## How to complete this task
Your task is to print all of the data below exactly, with no pictures included.

## Materials provided
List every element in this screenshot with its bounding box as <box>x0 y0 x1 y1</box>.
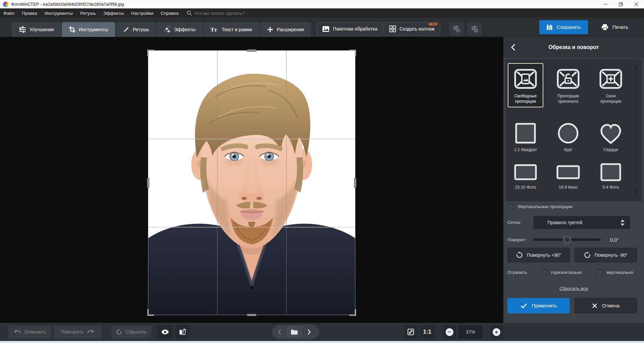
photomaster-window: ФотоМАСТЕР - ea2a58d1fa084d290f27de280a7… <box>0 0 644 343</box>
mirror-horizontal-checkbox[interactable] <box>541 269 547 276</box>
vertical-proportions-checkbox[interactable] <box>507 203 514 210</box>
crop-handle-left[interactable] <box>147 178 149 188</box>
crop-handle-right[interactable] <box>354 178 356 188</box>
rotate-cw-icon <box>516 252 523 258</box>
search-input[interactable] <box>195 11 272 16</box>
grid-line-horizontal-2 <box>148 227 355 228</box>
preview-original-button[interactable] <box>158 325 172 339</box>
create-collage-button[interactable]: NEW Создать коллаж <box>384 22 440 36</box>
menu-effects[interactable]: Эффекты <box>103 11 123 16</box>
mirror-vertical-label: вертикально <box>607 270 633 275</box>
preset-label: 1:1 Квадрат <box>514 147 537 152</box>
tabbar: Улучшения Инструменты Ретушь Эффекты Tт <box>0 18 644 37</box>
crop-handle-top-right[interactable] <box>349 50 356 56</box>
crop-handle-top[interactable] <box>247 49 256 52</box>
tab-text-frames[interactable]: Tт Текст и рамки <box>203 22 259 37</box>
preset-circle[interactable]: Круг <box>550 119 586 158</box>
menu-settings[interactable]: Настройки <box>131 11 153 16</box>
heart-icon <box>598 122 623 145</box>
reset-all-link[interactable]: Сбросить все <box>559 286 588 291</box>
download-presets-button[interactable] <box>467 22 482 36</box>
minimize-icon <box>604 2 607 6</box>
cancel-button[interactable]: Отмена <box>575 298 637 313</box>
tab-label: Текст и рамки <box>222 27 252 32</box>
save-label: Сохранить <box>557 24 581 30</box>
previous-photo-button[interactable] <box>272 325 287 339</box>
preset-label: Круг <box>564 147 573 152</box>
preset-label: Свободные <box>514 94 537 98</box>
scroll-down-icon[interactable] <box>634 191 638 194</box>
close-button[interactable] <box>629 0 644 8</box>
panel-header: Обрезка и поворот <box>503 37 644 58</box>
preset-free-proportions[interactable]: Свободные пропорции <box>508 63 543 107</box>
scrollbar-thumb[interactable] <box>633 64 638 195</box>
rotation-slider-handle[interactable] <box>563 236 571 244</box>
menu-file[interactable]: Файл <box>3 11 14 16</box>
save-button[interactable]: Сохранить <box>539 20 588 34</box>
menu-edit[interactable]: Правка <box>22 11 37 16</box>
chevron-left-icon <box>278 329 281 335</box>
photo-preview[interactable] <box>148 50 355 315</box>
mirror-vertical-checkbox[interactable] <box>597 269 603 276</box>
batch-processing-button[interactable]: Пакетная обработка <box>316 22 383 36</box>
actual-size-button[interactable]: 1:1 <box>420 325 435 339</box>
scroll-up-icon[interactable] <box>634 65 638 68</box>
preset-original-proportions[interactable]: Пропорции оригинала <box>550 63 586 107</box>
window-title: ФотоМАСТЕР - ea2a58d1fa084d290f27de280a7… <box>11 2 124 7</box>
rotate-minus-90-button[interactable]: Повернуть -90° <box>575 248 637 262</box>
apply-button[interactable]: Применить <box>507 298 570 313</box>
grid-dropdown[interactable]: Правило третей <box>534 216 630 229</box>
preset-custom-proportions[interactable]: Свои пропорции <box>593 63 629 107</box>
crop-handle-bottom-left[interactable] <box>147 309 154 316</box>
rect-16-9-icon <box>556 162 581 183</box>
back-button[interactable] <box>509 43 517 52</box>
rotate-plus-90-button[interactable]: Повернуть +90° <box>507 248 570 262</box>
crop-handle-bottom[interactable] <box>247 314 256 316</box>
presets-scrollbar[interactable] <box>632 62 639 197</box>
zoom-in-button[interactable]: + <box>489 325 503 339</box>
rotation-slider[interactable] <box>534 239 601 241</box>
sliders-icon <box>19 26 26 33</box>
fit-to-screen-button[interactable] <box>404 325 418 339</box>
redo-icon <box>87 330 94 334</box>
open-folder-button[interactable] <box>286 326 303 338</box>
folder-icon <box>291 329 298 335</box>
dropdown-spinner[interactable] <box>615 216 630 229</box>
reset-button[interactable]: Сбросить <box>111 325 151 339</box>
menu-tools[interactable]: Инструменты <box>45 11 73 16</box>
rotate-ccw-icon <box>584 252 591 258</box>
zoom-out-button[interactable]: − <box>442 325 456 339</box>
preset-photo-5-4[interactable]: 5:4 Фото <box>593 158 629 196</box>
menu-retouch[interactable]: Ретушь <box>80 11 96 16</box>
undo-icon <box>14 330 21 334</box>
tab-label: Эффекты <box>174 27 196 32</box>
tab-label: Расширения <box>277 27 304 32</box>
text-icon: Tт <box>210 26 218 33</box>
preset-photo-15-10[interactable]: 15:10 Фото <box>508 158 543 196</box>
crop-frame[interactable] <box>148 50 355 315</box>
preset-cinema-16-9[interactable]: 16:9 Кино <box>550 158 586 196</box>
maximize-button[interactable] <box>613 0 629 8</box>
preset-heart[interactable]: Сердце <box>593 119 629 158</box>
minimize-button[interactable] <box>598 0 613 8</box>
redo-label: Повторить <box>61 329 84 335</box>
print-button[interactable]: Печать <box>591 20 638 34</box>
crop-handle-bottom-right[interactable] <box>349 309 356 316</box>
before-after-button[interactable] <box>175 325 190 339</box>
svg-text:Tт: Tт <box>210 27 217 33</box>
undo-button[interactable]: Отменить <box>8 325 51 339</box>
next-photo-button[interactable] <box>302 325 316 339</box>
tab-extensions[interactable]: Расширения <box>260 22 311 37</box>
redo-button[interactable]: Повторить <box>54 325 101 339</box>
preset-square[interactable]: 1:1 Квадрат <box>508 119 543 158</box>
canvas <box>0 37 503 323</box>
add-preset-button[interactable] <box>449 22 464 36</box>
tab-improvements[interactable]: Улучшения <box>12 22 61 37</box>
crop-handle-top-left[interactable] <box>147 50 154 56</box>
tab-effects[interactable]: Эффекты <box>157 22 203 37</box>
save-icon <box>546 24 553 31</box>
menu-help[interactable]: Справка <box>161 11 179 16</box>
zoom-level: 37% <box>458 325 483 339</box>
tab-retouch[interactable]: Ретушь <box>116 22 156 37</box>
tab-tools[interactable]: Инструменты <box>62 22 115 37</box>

## Result of the task
List every element in this screenshot with its bounding box as <box>x0 y0 x1 y1</box>.
photomaster-window: ФотоМАСТЕР - ea2a58d1fa084d290f27de280a7… <box>0 0 644 343</box>
mirror-horizontal-checkbox[interactable] <box>541 269 547 276</box>
vertical-proportions-checkbox[interactable] <box>507 203 514 210</box>
crop-handle-left[interactable] <box>147 178 149 188</box>
crop-handle-right[interactable] <box>354 178 356 188</box>
rotate-cw-icon <box>516 252 523 258</box>
search-input[interactable] <box>195 11 272 16</box>
grid-line-horizontal-2 <box>148 227 355 228</box>
preview-original-button[interactable] <box>158 325 172 339</box>
create-collage-button[interactable]: NEW Создать коллаж <box>384 22 440 36</box>
menu-effects[interactable]: Эффекты <box>103 11 123 16</box>
mirror-vertical-label: вертикально <box>607 270 633 275</box>
preset-label: 1:1 Квадрат <box>514 147 537 152</box>
tabbar: Улучшения Инструменты Ретушь Эффекты Tт <box>0 18 644 37</box>
crop-handle-top-right[interactable] <box>349 50 356 56</box>
crop-handle-top[interactable] <box>247 49 256 52</box>
tab-text-frames[interactable]: Tт Текст и рамки <box>203 22 259 37</box>
preset-circle[interactable]: Круг <box>550 119 586 158</box>
menu-settings[interactable]: Настройки <box>131 11 153 16</box>
heart-icon <box>598 122 623 145</box>
reset-all-link[interactable]: Сбросить все <box>559 286 588 291</box>
download-presets-button[interactable] <box>467 22 482 36</box>
minimize-icon <box>604 2 607 6</box>
cancel-button[interactable]: Отмена <box>575 298 637 313</box>
tab-label: Текст и рамки <box>222 27 252 32</box>
save-label: Сохранить <box>557 24 581 30</box>
previous-photo-button[interactable] <box>272 325 287 339</box>
preset-label: Круг <box>564 147 573 152</box>
preset-label: Свободные <box>514 94 537 98</box>
scroll-down-icon[interactable] <box>634 191 638 194</box>
close-button[interactable] <box>629 0 644 8</box>
panel-header: Обрезка и поворот <box>503 37 644 58</box>
preset-free-proportions[interactable]: Свободные пропорции <box>508 63 543 107</box>
scrollbar-thumb[interactable] <box>633 64 638 195</box>
rotation-slider-handle[interactable] <box>563 236 571 244</box>
menu-file[interactable]: Файл <box>3 11 14 16</box>
save-button[interactable]: Сохранить <box>539 20 588 34</box>
menu-edit[interactable]: Правка <box>22 11 37 16</box>
chevron-left-icon <box>278 329 281 335</box>
photo-preview[interactable] <box>148 50 355 315</box>
mirror-vertical-checkbox[interactable] <box>597 269 603 276</box>
batch-processing-button[interactable]: Пакетная обработка <box>316 22 383 36</box>
actual-size-button[interactable]: 1:1 <box>420 325 435 339</box>
scroll-up-icon[interactable] <box>634 65 638 68</box>
preset-original-proportions[interactable]: Пропорции оригинала <box>550 63 586 107</box>
window-title: ФотоМАСТЕР - ea2a58d1fa084d290f27de280a7… <box>11 2 124 7</box>
rotate-minus-90-button[interactable]: Повернуть -90° <box>575 248 637 262</box>
apply-button[interactable]: Применить <box>507 298 570 313</box>
grid-dropdown[interactable]: Правило третей <box>534 216 630 229</box>
preset-custom-proportions[interactable]: Свои пропорции <box>593 63 629 107</box>
crop-handle-bottom-left[interactable] <box>147 309 154 316</box>
rect-16-9-icon <box>556 162 581 183</box>
back-button[interactable] <box>509 43 517 52</box>
rotate-plus-90-button[interactable]: Повернуть +90° <box>507 248 570 262</box>
crop-handle-bottom[interactable] <box>247 314 256 316</box>
presets-scrollbar[interactable] <box>632 62 639 197</box>
zoom-in-button[interactable]: + <box>489 325 503 339</box>
rotation-slider[interactable] <box>534 239 601 241</box>
sliders-icon <box>19 26 26 33</box>
fit-to-screen-button[interactable] <box>404 325 418 339</box>
redo-icon <box>87 330 94 334</box>
open-folder-button[interactable] <box>286 326 303 338</box>
folder-icon <box>291 329 298 335</box>
dropdown-spinner[interactable] <box>615 216 630 229</box>
reset-button[interactable]: Сбросить <box>111 325 151 339</box>
menu-tools[interactable]: Инструменты <box>45 11 73 16</box>
rotate-ccw-icon <box>584 252 591 258</box>
zoom-out-button[interactable]: − <box>442 325 456 339</box>
preset-photo-5-4[interactable]: 5:4 Фото <box>593 158 629 196</box>
menu-retouch[interactable]: Ретушь <box>80 11 96 16</box>
undo-icon <box>14 330 21 334</box>
tab-label: Эффекты <box>174 27 196 32</box>
tab-label: Расширения <box>277 27 304 32</box>
text-icon: Tт <box>210 26 218 33</box>
preset-photo-15-10[interactable]: 15:10 Фото <box>508 158 543 196</box>
crop-frame[interactable] <box>148 50 355 315</box>
preset-cinema-16-9[interactable]: 16:9 Кино <box>550 158 586 196</box>
maximize-button[interactable] <box>613 0 629 8</box>
preset-heart[interactable]: Сердце <box>593 119 629 158</box>
minimize-button[interactable] <box>598 0 613 8</box>
redo-label: Повторить <box>61 329 84 335</box>
print-button[interactable]: Печать <box>591 20 638 34</box>
crop-handle-bottom-right[interactable] <box>349 309 356 316</box>
before-after-button[interactable] <box>175 325 190 339</box>
svg-text:Tт: Tт <box>210 27 217 33</box>
undo-button[interactable]: Отменить <box>8 325 51 339</box>
next-photo-button[interactable] <box>302 325 316 339</box>
tab-extensions[interactable]: Расширения <box>260 22 311 37</box>
redo-button[interactable]: Повторить <box>54 325 101 339</box>
preset-square[interactable]: 1:1 Квадрат <box>508 119 543 158</box>
canvas <box>0 37 503 323</box>
add-preset-button[interactable] <box>449 22 464 36</box>
tab-improvements[interactable]: Улучшения <box>12 22 61 37</box>
crop-handle-top-left[interactable] <box>147 50 154 56</box>
tab-effects[interactable]: Эффекты <box>157 22 203 37</box>
save-icon <box>546 24 553 31</box>
menu-help[interactable]: Справка <box>161 11 179 16</box>
zoom-level: 37% <box>458 325 483 339</box>
tab-retouch[interactable]: Ретушь <box>116 22 156 37</box>
tab-tools[interactable]: Инструменты <box>62 22 115 37</box>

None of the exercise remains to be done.